⟨
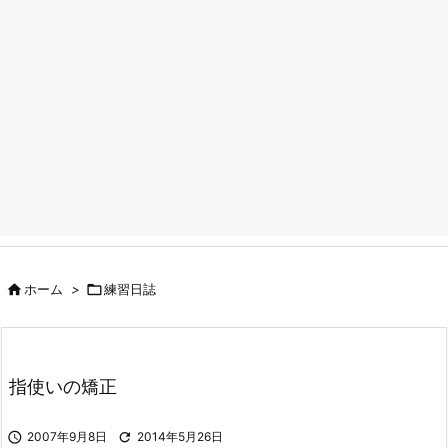

ホーム
>

練習日誌
指使いの矯正

2007年9月8日

2014年5月26日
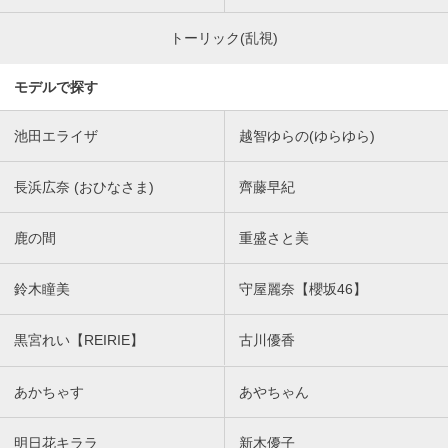
トーリック(乱視)
モデルで探す
池田エライザ
越智ゆらの(ゆらゆら)
長浜広奈 (おひなさま)
齊藤早紀
鹿の間
重盛さと美
鈴木瞳美
守屋麗奈【櫻坂46】
黒宮れい【REIRIE】
古川優香
あかちゃす
あやちゃん
明日花キララ
新木優子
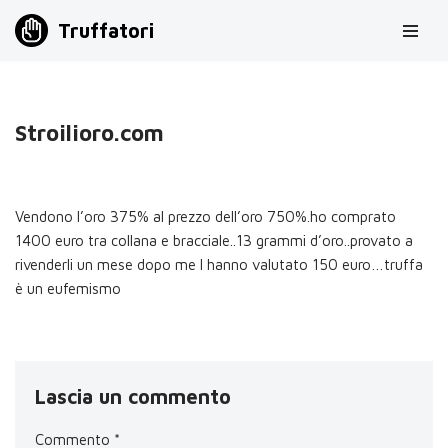
Truffatori
Vai
al
contenuto
Stroilioro.com
Vendono l’oro 375% al prezzo dell’oro 750%.ho comprato
1400 euro tra collana e bracciale..13 grammi d’oro..provato a
rivenderli un mese dopo me l hanno valutato 150 euro…truffa
è un eufemismo
Lascia un commento
Commento
*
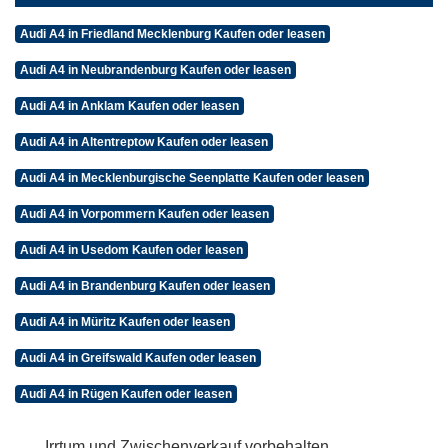
Audi A4 in Friedland Mecklenburg Kaufen oder leasen
Audi A4 in Neubrandenburg Kaufen oder leasen
Audi A4 in Anklam Kaufen oder leasen
Audi A4 in Altentreptow Kaufen oder leasen
Audi A4 in Mecklenburgische Seenplatte Kaufen oder leasen
Audi A4 in Vorpommern Kaufen oder leasen
Audi A4 in Usedom Kaufen oder leasen
Audi A4 in Brandenburg Kaufen oder leasen
Audi A4 in Müritz Kaufen oder leasen
Audi A4 in Greifswald Kaufen oder leasen
Audi A4 in Rügen Kaufen oder leasen
Irrtum und Zwischenverkauf vorbehalten.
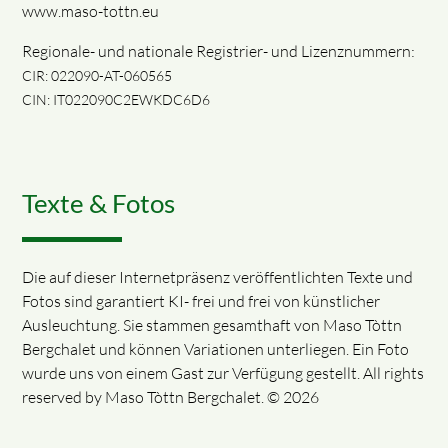
www.maso-tottn.eu
Regionale- und nationale Registrier- und Lizenznummern:
CIR: 022090-AT-060565
CIN: IT022090C2EWKDC6D6
Texte & Fotos
Die auf dieser Internetpräsenz veröffentlichten Texte und
Fotos sind garantiert KI- frei und frei von künstlicher
Ausleuchtung. Sie stammen gesamthaft von
Maso Tòttn
Bergchalet und können Variationen unterliegen. Ein Foto
wurde uns von einem Gast zur Verfügung gestellt.
All rights
reserved by Maso Tòttn Bergchalet. © 2026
⟩
### Task
The answer must consist of each line from the data that includes the string "euro".

### Written solution
1400 euro tra collana e bracciale..13 grammi d’oro..provato a
rivenderli un mese dopo me l hanno valutato 150 euro…truffa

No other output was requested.